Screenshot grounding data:
________

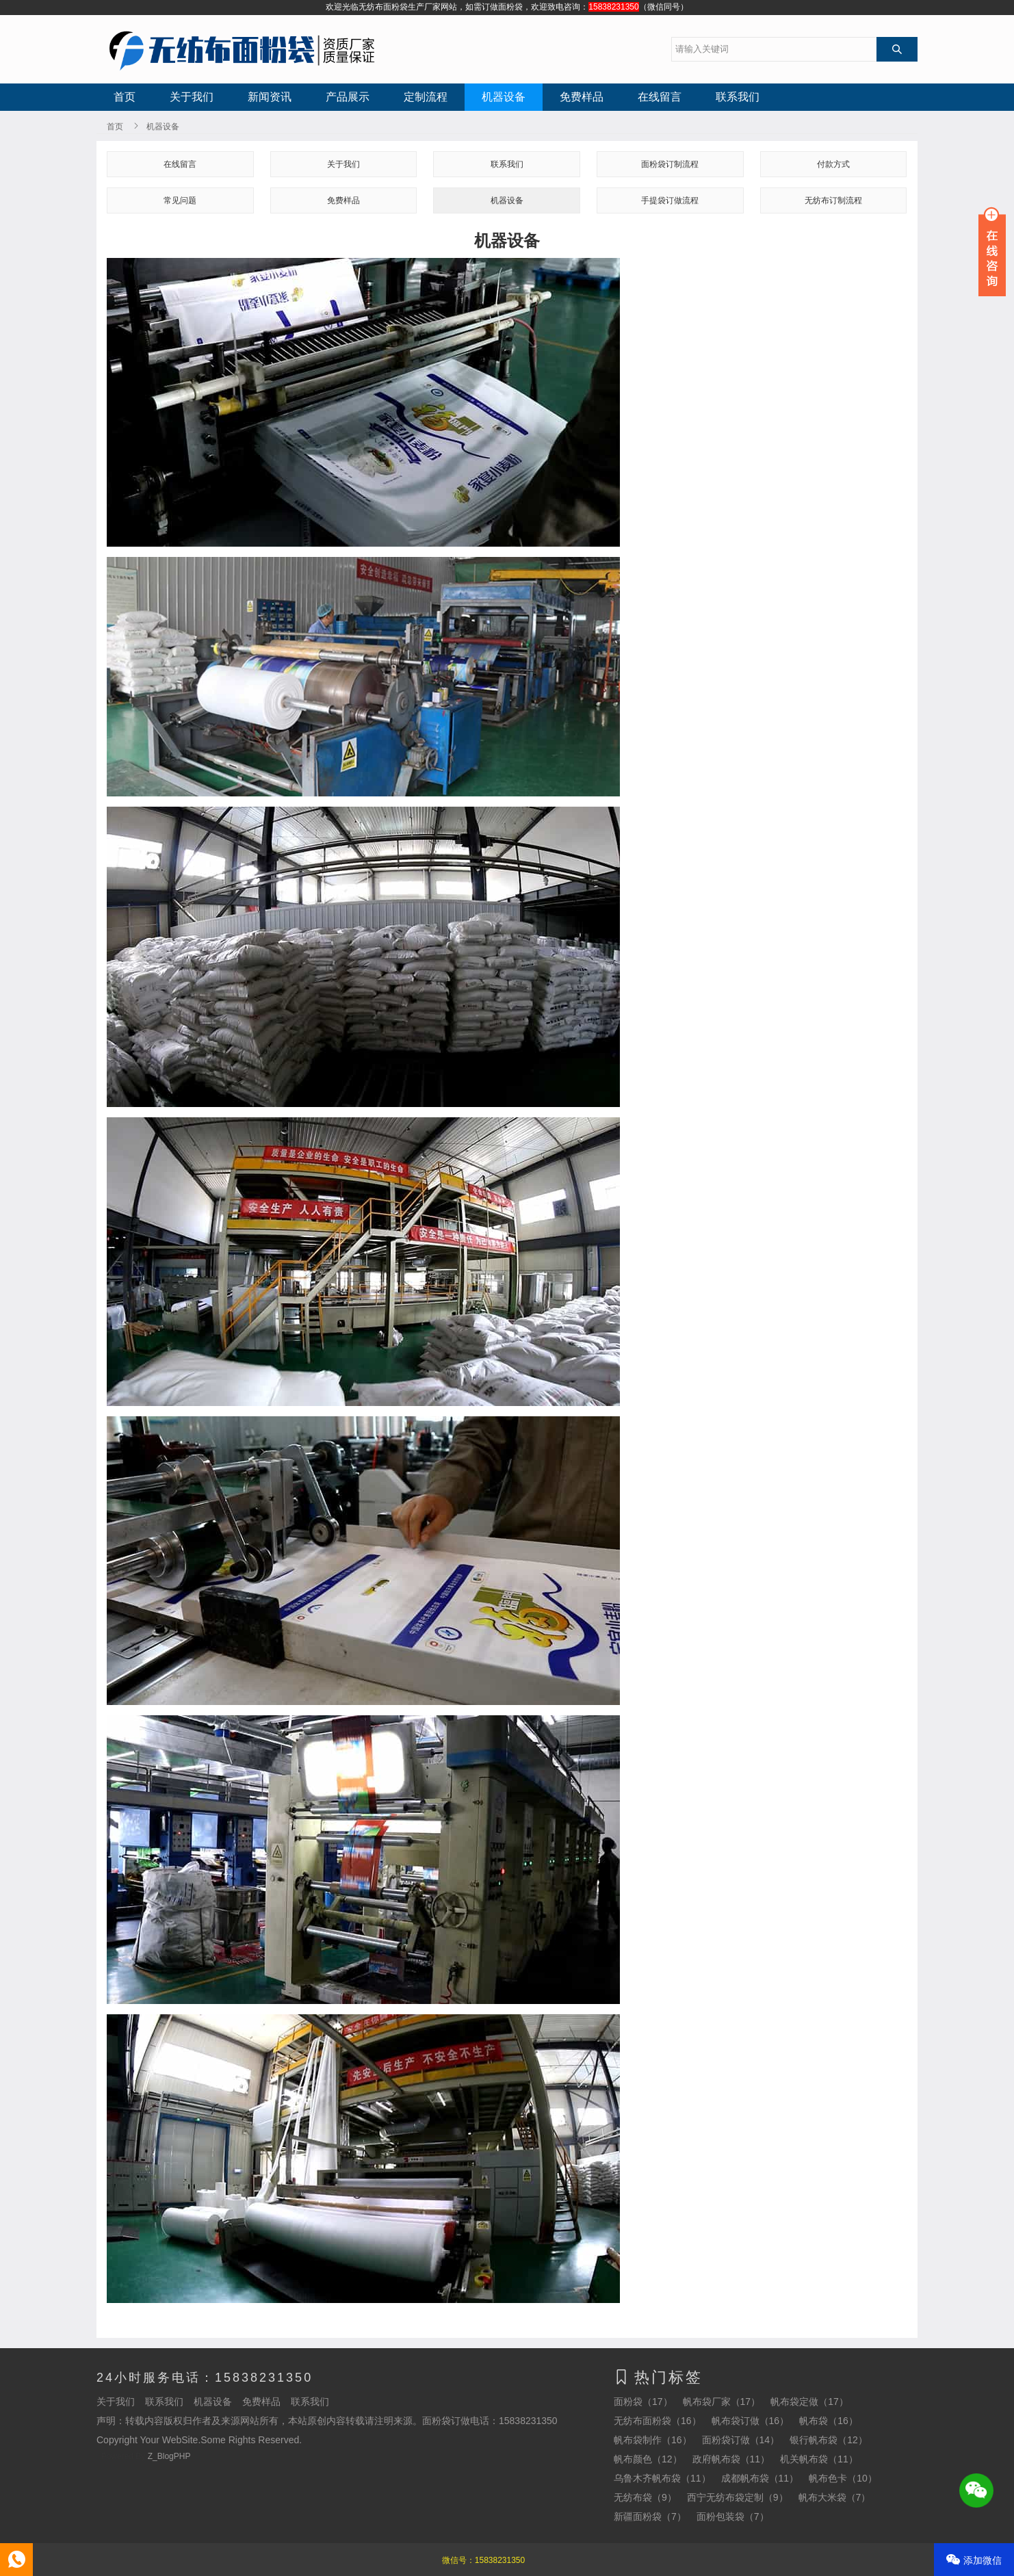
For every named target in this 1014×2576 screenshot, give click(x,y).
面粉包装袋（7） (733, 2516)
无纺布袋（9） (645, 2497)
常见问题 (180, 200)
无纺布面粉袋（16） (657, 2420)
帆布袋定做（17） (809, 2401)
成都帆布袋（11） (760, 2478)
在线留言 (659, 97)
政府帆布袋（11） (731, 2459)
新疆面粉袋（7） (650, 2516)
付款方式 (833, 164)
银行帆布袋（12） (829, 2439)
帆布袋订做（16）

________

WHAT IS BEING ASKED:
With the line containing "帆布袋定做（17） (809, 2401)" as the first and the last line of the data as the final one, copy every line between them exactly, those two included.

SOLUTION TO THIS EXERCISE:
帆布袋定做（17） (809, 2401)
成都帆布袋（11） (760, 2478)
在线留言 (659, 97)
政府帆布袋（11） (731, 2459)
新疆面粉袋（7） (650, 2516)
付款方式 (833, 164)
银行帆布袋（12） (829, 2439)
帆布袋订做（16）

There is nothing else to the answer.